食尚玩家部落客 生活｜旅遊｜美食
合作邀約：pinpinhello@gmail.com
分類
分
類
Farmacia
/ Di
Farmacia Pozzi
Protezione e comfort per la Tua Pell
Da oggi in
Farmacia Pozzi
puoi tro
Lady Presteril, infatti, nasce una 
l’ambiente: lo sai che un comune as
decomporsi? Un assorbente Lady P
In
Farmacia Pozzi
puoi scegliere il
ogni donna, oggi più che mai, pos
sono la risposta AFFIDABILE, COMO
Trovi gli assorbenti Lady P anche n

--- --- ---

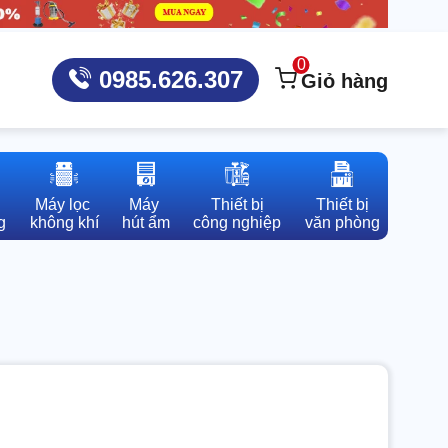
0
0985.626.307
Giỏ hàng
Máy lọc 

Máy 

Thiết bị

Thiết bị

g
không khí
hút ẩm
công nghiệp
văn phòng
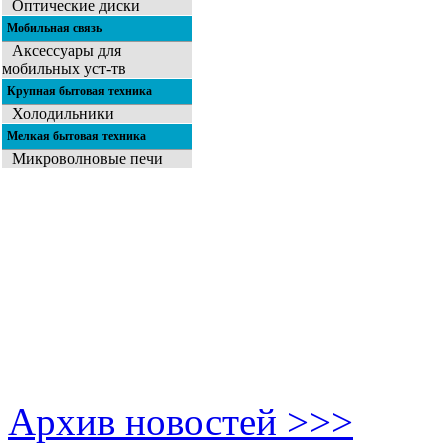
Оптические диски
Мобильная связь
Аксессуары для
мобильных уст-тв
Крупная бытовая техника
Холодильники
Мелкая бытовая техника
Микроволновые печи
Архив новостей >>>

--- --- ---

** TASK ITEM **
Although the records above contain pictures, the copy must not; set down exactly the lines from the one with "0985.626.307" up to and including the one with "Архив новостей >>>".

** ANSWER BOX **
0985.626.307
Giỏ hàng
Máy lọc 

Máy 

Thiết bị

Thiết bị

g
không khí
hút ẩm
công nghiệp
văn phòng
Оптические диски
Мобильная связь
Аксессуары для
мобильных уст-тв
Крупная бытовая техника
Холодильники
Мелкая бытовая техника
Микроволновые печи
Архив новостей >>>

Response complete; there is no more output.